Neuf ans après l’électrique ‘A Dirty Carnival’, Yoo Ha effectue un retour aux films de gangsters avec « Gangnam Blues » (Gangnam 1970 en Corée du Sud).

Au début des années soixante-dix, le bidonville Gangnam est convoité par deux politiciens corrompus qui se livrent une sanglante guerre pour le développement immobilier de ce quartier de Séoul qui abrite entres autres Jong Dae (Lee Min-ho) et Yong-gi (Kim Rae-won) qui se connaissent depuis l’orphelinat. Leur situation s’aggrave quand ils se font évincés de leur cabane. Sans toit et sans argent, il acceptent de se joindre à Kang (Jung Jin-young) pour aller faire de la casse dans un rassemblement politique. Dans ce chaos, les deux frères seront séparés. Jong Dae deviendra le fils adoptif de Kang qui quittera son clan pour mener une vie décente et Yong-gi maintenant membre d’une bande rivale, aura de plus grandes ambitions.

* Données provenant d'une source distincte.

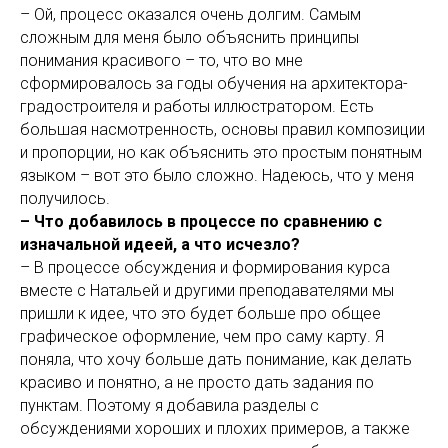
– Ой, процесс оказался очень долгим. Самым
сложным для меня было объяснить принципы
понимания красивого – то, что во мне
сформировалось за годы обучения на архитектора-
градостроителя и работы иллюстратором. Есть
большая насмотренность, основы правил композиции
и пропорции, но как объяснить это простым понятным
языком – вот это было сложно. Надеюсь, что у меня
получилось.
– Что добавилось в процессе по сравнению с
изначальной идеей, а что исчезло?
– В процессе обсуждения и формирования курса
вместе с Натальей и другими преподавателями мы
пришли к идее, что это будет больше про общее
графическое оформление, чем про саму карту. Я
поняла, что хочу больше дать понимание, как делать
красиво и понятно, а не просто дать задания по
пунктам. Поэтому я добавила разделы с
обсуждениями хороших и плохих примеров, а также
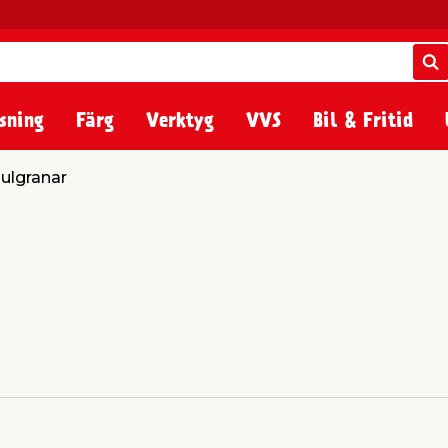
S
S
sning
Färg
Verktyg
VVS
Bil & Fritid
Julgranar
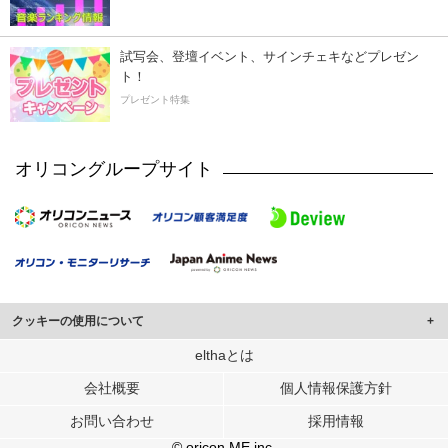
試写会、登壇イベント、サインチェキなどプレゼン
ト！
プレゼント特集
オリコングループサイト
クッキーの使用について
このサイトでは Cookie を使用して、ユーザーに合わせたコンテンツや広告の
elthaとは
表示、ソーシャル メディア機能の提供、広告の表示回数やクリック数の測定を
会社概要
個人情報保護方針
行っています。
また、ユーザーによるサイトの利用状況についても情報を収集し、ソーシャル
お問い合わせ
採用情報
メディアや広告配信、データ解析の各パートナーに提供しています。
各パートナーは、この情報とユーザーが各パートナーに提供した他の情報や、
© oricon ME inc.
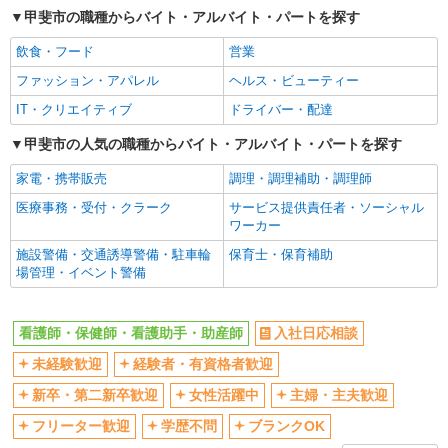
甲斐市の職種からバイト・アルバイト・パートを探す
交通費支給
社会保険あり
飲食・フード
営業
産休・育休取得実績あり
ファッション・アパレル
ヘルス・ビューティー
IT・クリエイティブ
ドライバー・配達
甲斐市の人気の職種からバイト・アルバイト・パートを探す
家電・携帯販売
調理・調理補助・調理師
医療事務・受付・クラーク
サービス提供責任者・ソーシャル
ワーカー
施設警備・交通誘導警備・駐車輪
保育士・保育補助
場管理・イベント警備
看護師・保健師・看護助手・助産師
入社日応相談
未経験歓迎
経験者・有資格者歓迎
新卒・第二新卒歓迎
女性活躍中
主婦・主夫歓迎
フリーター歓迎
学歴不問
ブランクOK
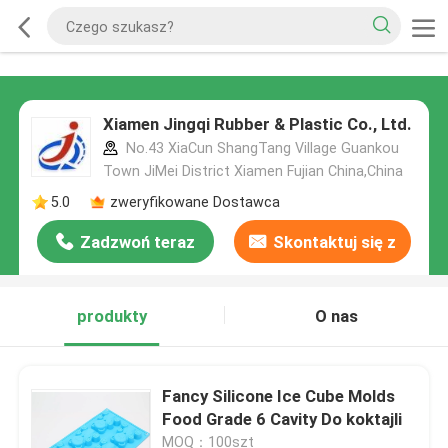
Xiamen Jingqi Rubber & Plastic Co., Ltd.
No.43 XiaCun ShangTang Village Guankou
Town JiMei District Xiamen Fujian China,China
5.0
zweryfikowane Dostawca
Zadzwoń teraz
Skontaktuj się z
nami
produkty
O nas
Fancy Silicone Ice Cube Molds
Food Grade 6 Cavity Do koktajli
MOQ：100szt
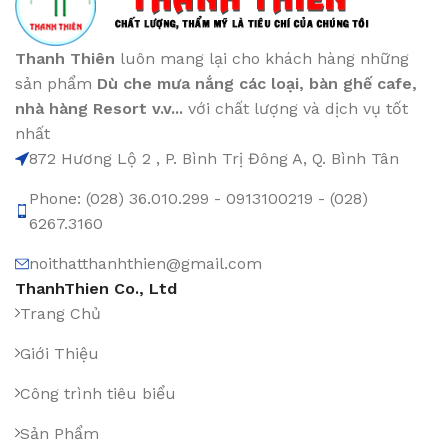
Thanh Thiên
luôn mang lại cho khách hàng những
sản phẩm
Dù che mưa nắng các loại
, bàn ghế cafe
,
nhà hàng Resort v.v...
với chất lượng và dịch vụ tốt
nhất
872 Hương Lộ 2 , P. Bình Trị Đông A, Q. Bình Tân
Phone: (028) 36.010.299 - 0913100219 - (028)
6267.3160
noithatthanhthien@gmail.com
ThanhThien Co., Ltd
Trang Chủ
Giới Thiệu
Công trình tiêu biểu
Sản Phẩm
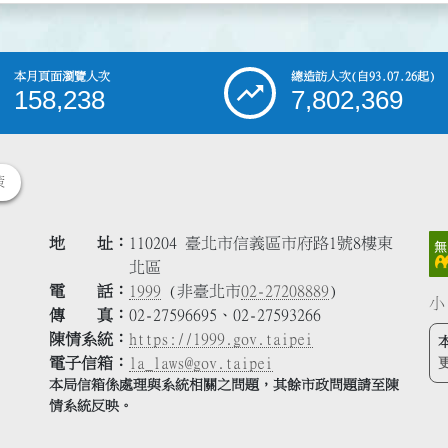
本月頁面瀏覽人次
總造訪人次
(自93.07.26起)
158,238
7,802,369
策
地 址
110204 臺北市信義區市府路1號8樓東
北區
電 話
1999
(非臺北市
02-27208889
)
小
傳 真
02-27596695、02-27593266
陳情系統
https://1999.gov.taipei
電子信箱
la_laws@gov.taipei
本局信箱係處理與系統相關之問題，其餘市政問題請至陳
情系統反映。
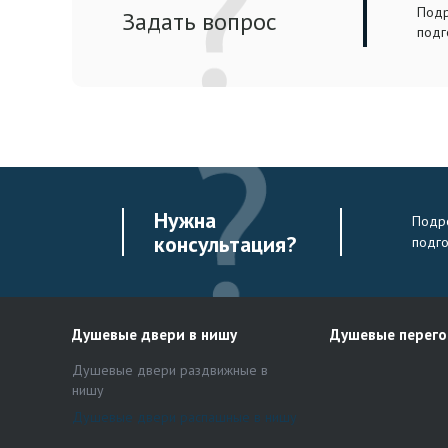
Подр
Задать вопрос
подг
Нужна
Подро
консультация?
подг
Душевые двери в нишу
Душевые перег
Душевые двери раздвижные в
нишу
Душевые двери распашные в нишу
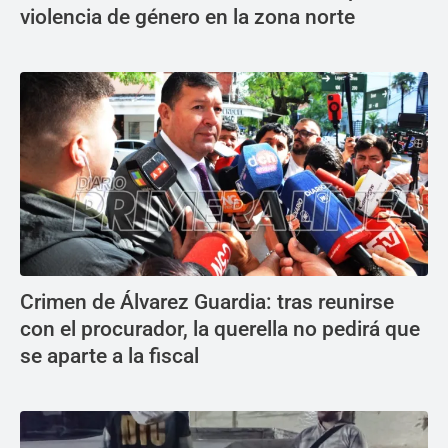
violencia de género en la zona norte
Crimen de Álvarez Guardia: tras reunirse
con el procurador, la querella no pedirá que
se aparte a la fiscal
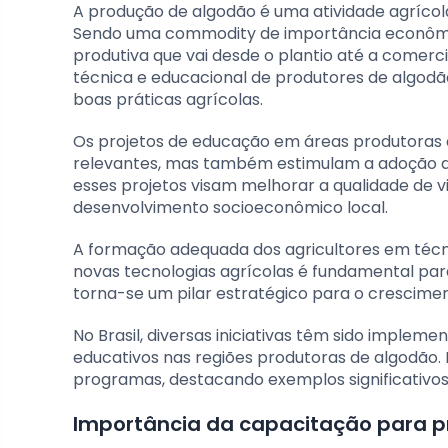
A produção de algodão é uma atividade agrícola 
Sendo uma commodity de importância econômica
produtiva que vai desde o plantio até a comerci
técnica e educacional de produtores de algodão 
boas práticas agrícolas.
Os projetos de educação em áreas produtoras
relevantes, mas também estimulam a adoção de 
esses projetos visam melhorar a qualidade de v
desenvolvimento socioeconômico local.
A formação adequada dos agricultores em técnic
novas tecnologias agrícolas é fundamental pa
torna-se um pilar estratégico para o crescimen
No Brasil, diversas iniciativas têm sido imple
educativos nas regiões produtoras de algodão. E
programas, destacando exemplos significativos 
Importância da capacitação para p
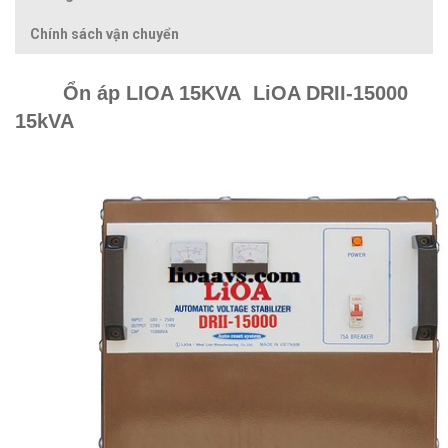
Chính sách vận chuyển
Ổn áp LIOA 15KVA
LiOA DRII-15000
15kVA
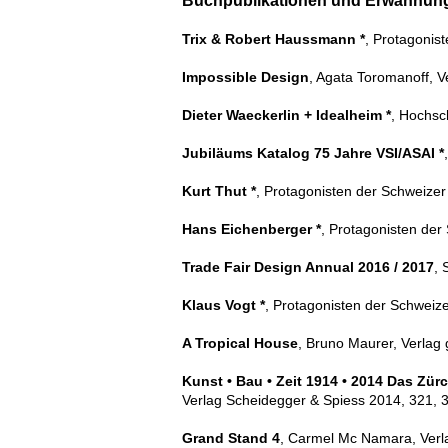
Buchpublikationen und Erw
Trix & Robert Haussmann *
,
Protagonist
Impossible Design
, Agata Toromanoff, V
Dieter Waeckerlin + Idealheim *
, Hochsch
Jubiläums Katalog 75 Jahre VSI/ASAI *
Kurt Thut *
, Protagonisten der Schweize
Hans Eichenberger *
, Protagonisten der
Trade Fair Design Annual 2016 / 2017
, 
Klaus Vogt *
, Protagonisten der Schweiz
A Tropical House
, Bruno Maurer, Verlag 
Kunst • Bau • Zeit 1914 • 2014 Das Zü
Verlag Scheidegger & Spiess 2014, 321, 3
Grand Stand 4
, Carmel Mc Namara, Verl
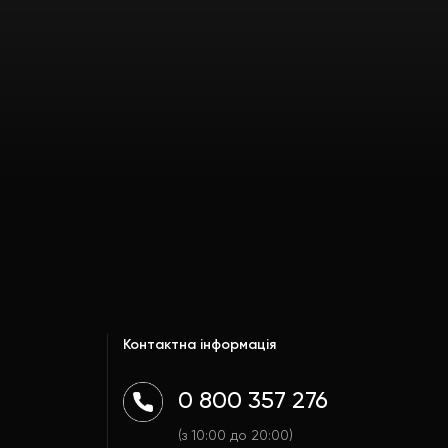
Контактна інформація
0 800 357 276
(з 10:00 до 20:00)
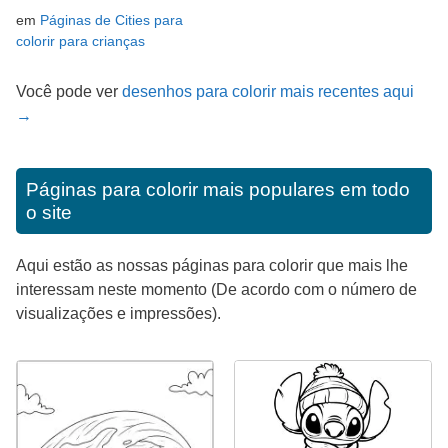
em
Páginas de Cities para
colorir para crianças
Você pode ver
desenhos para colorir mais recentes aqui
→
Páginas para colorir mais populares em todo
o site
Aqui estão as nossas páginas para colorir que mais lhe
interessam neste momento (De acordo com o número de
visualizações e impressões).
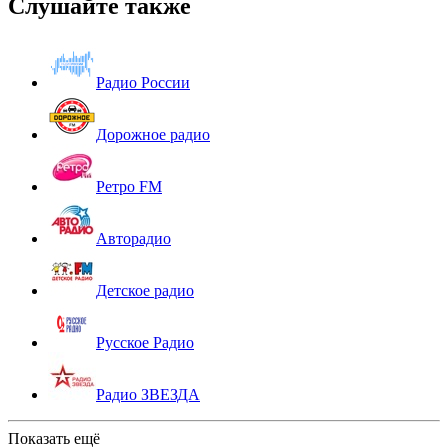
Слушайте также
Радио России
Дорожное радио
Ретро FM
Авторадио
Детское радио
Русское Радио
Радио ЗВЕЗДА
Показать ещё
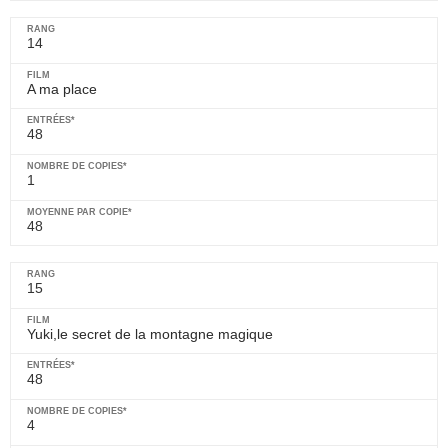
14
A ma place
48
1
48
15
Yuki,le secret de la montagne magique
48
4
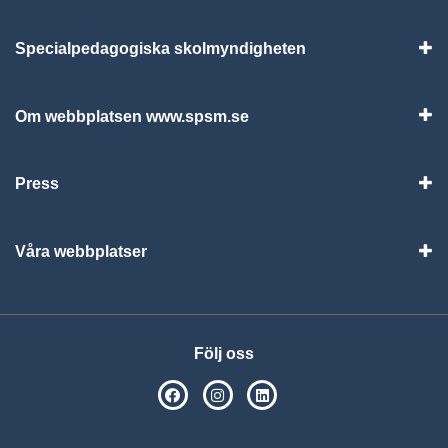
Specialpedagogiska skolmyndigheten
Vis
Om webbplatsen www.spsm.se
Vis
Press
Visa
Våra webbplatser
Visa
Följ oss
SPSM på Facebook
SPSM på Instagram
Följ oss på Linkedin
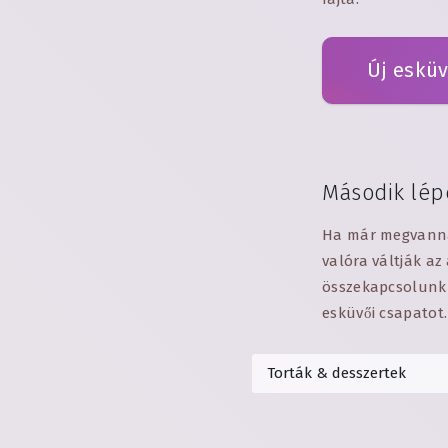
Új esküv
Második lép
Ha már megvannak 
valóra váltják az
összekapcsolunk a
esküvői csapatot.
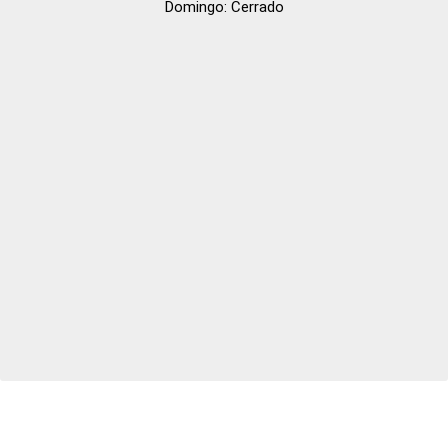
Domingo: Cerrado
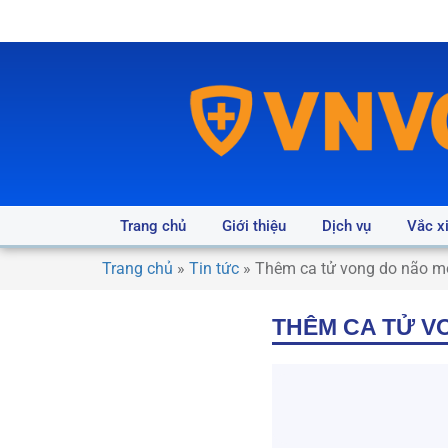
Trang chủ
Giới thiệu
Dịch vụ
Vắc x
Trang chủ
»
Tin tức
»
Thêm ca tử vong do não mô
THÊM CA TỬ V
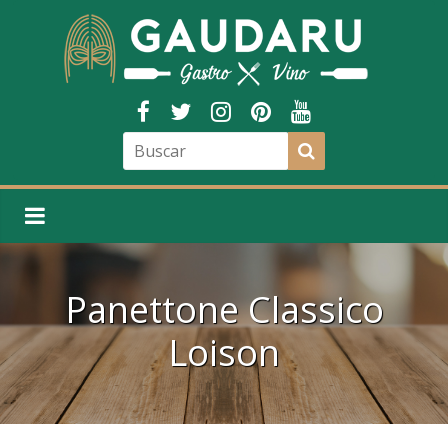
Panettone Classico
Loison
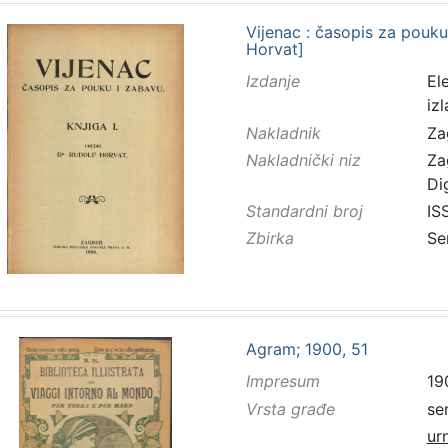
Vijenac : časopis za pouku 
Horvat]
Izdanje
El
iz
Nakladnik
Za
Nakladnički niz
Za
Di
Standardni broj
IS
Zbirka
Se
Agram; 1900, 51
Impresum
19
Vrsta građe
se
ur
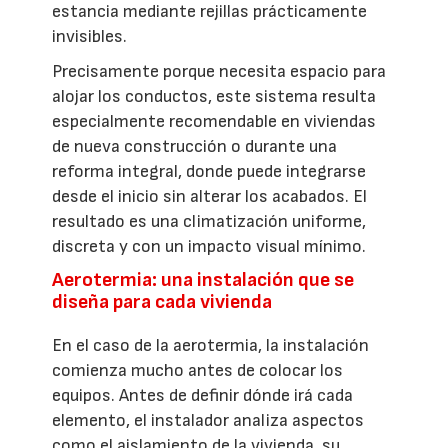
estancia mediante rejillas prácticamente
invisibles.
Precisamente porque necesita espacio para
alojar los conductos, este sistema resulta
especialmente recomendable en viviendas
de nueva construcción o durante una
reforma integral, donde puede integrarse
desde el inicio sin alterar los acabados. El
resultado es una climatización uniforme,
discreta y con un impacto visual mínimo.
Aerotermia: una instalación que se
diseña para cada vivienda
En el caso de la aerotermia, la instalación
comienza mucho antes de colocar los
equipos. Antes de definir dónde irá cada
elemento, el instalador analiza aspectos
como el aislamiento de la vivienda, su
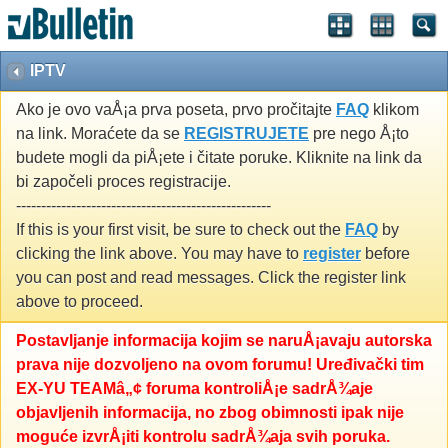
IPTV
Ako je ovo vaÅ¡a prva poseta, prvo pročitajte
FAQ
klikom
na link. Moraćete da se
REGISTRUJETE
pre nego Å¡to
budete mogli da piÅ¡ete i čitate poruke. Kliknite na link da
bi započeli proces registracije.
---------------------------------------------------
If this is your first visit, be sure to check out the
FAQ
by
clicking the link above. You may have to
register
before
you can post and read messages. Click the register link
above to proceed.
Postavljanje informacija kojim se naruÅ¡avaju autorska
prava nije dozvoljeno na ovom forumu! Uređivački tim
EX-YU TEAMâ„¢ foruma kontroliÅ¡e sadrÅ¾aje
objavljenih informacija, no zbog obimnosti ipak nije
moguće izvrÅ¡iti kontrolu sadrÅ¾aja svih poruka.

Le sujet du film n’est rien de nouveau, c’est plutôt comment Yoo aborde ici ses personnages avec un humanisme profond qui m’a fait sourcillé, ce qui est plutôt inhabituel dans ce genre cinématographique. La trame sonore avec ses morceaux bien choisis accompagne magnifiquement la direction photo qui peut évoquée à la fois les envoûtants imaginaires de Wong Kar Wai et Nicolas Winding Refn. Les références à Chang Cheh sont très présentes. D’abord, le traitement (l’affection très sentie entre nos deux protagonistes) dans le premier tiers du film du duo Lee et Kim n’est pas sans rappeler celui des légendaires David Chiang et Ti lung et qui dit Chang Cheh, dit affrontements barbares (chorégraphiés avec soin) mettants en scène de nombreux jeunes hommes.

La qualité du montage fait en sorte qu’après cent-trente cinq minutes, j’avais l’impression d’en avoir passé quatre-vingt dix dans la salle.

Principalement en vedette à la télévision jusqu’en 2011 et chanteurs à ses heures. C’est un baptême au cinéma pour Lee Min-ho qui offre une solide et charismatique performance dans un premier rôle qui demande une panoplie d’émotions et une indéfectible présence physique. Autrement dit, tout ce qu’on retrouve chez Ryan Gosling, Tom Hardy et Jake Gyllenhaal. Jung Jin young crève l’écran et crée avec son jeune partenaire une touchante relation père-fils.

Cela fait une bonne quinzaine d’années que les Sud-Coréens sont les maitres incontestés du film noir. On n’a qu’à penser à Old Boy de Park Chan wook, Memories of Murder et Mother de Bong Joon-ho, A Bittersweet Life de Kim Jee-woon et maintenant « Gangnam Blues ».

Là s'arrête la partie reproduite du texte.